The POSIX class are date-time data. Where the data value is a time component. The POSIX class can be very complex in how it is formatted. IF you would like to learn more try ?POSIXct or ?POSIClt. First, lets run Sys.time() to check what is today’s data and time:

Sys.time()
[1] "2022-11-28 15:59:39 PST"

Now lets check if its of POSIX class, you can use the class() function to figure out which class is it. Try class(Sys.time()):

class(Sys.time())
[1] "POSIXct" "POSIXt" 

Character

A character value is where the data values follow a string format. Examples of characters values are letters, words and even numbers.

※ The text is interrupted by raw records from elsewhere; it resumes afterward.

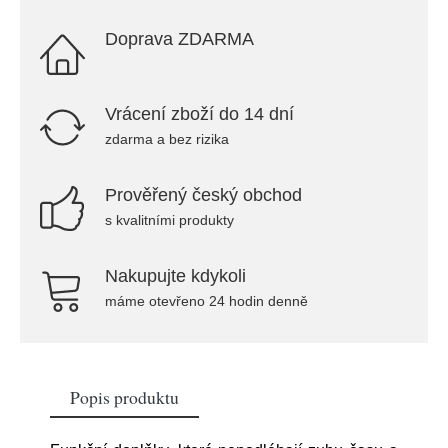
Doprava ZDARMA
Vrácení zboží do 14 dní
zdarma a bez rizika
Prověřený český obchod
s kvalitními produkty
Nakupujte kdykoli
máme otevřeno 24 hodin denně
Popis produktu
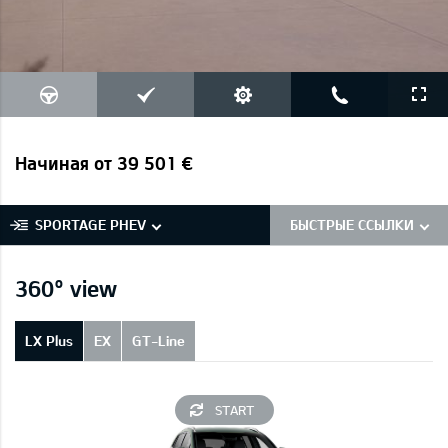
Начиная от 39 501 €
SPORTAGE PHEV
БЫСТРЫЕ ССЫЛКИ
360° view
LX Plus
EX
GT-Line
START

A character value is any value surrounded by quotation marks. For example, the phrase “Hello World!” is considere as one character value. Another example if you data is coded with the actual words “yes” or “no”. To check if you have character data, use the is.character() function. Try is.character("Hello World!"):

is.character("Hello World!")
[1] TRUE

Notice that the output says ‘TRUE’. Character values can be created with single quotations. Try is.character('Hello World!'):

is.character('Hello World!')
[1] TRUE

Integers

Integers are just whole numbers for the most part. To create an interger, type the letter ‘L’ after a number. To check if you are using integer data, use the is.integer() function. Try is.integer(5L):

is.integer(5L)
[1] TRUE

Complex Numbers

Complex numbers are data values where there is a real component and an imaginary component. The imaginary component is a number multiplied by \(i=\sqrt{-1}\). To create a complect number, use the complex() function. To check if a number is complex, use the is.complex() function. Try the following to create a complex number complex(1,4,5):

complex(1,4,5)
[1] 4+5i

Now try is.complex(complex(1,4,5)):

is.complex(complex(1,4,5))
[1] TRUE

Raw

You will probably never use raw data. I have never used raw data in R. To create a raw value, use the raw() or charToRaw() functions. Try charToRaw('Hello World!'):

charToRaw('Hello World!')
 [1] 48 65 6c 6c 6f 20 57 6f 72 6c 64 21

To check if you have raw data, use the is.raw() function. Try is.raw(charToRaw('Hello World!')):

is.raw(charToRaw('Hello World!'))
[1] TRUE

Missing

The last data class in R is missing data denoted as NA. Whenever you see NA in any of the analysis you see, it means that the data is missing. To check if you have missing data, use the is.na() function. Try is.na(NA):

is.na(NA)
[1] TRUE

R Objects

R objects are where most of the statistical analysis is conducted on. An R object can be thought of as a container of data. For the most part, you will only use a data frame (or tibble) for your data analysis. However, it is always a good idea to to have some basic understanding of the other R objects.

Assigning objects

To create an R object, all we need to do is assign data to a variable. The variable is the name of the R object. it can be called anything, but you can only use alphanumeric values, underscore, and periods. To assign a value to a variable, use the <- operator. This is known a left assignment. Kinda like an arrow pointing left. Try assigning 9 to ‘x’ (x<-9)`:

x<-9

To see if x contains 9, type x in the console:

x
[1] 9

Now x can be treated as data and we can perform data analysis on it. For example, try squaring it:

x^2
[1] 81

You can use any mathematical operation from the previous sections. Try some other operations and see what happens.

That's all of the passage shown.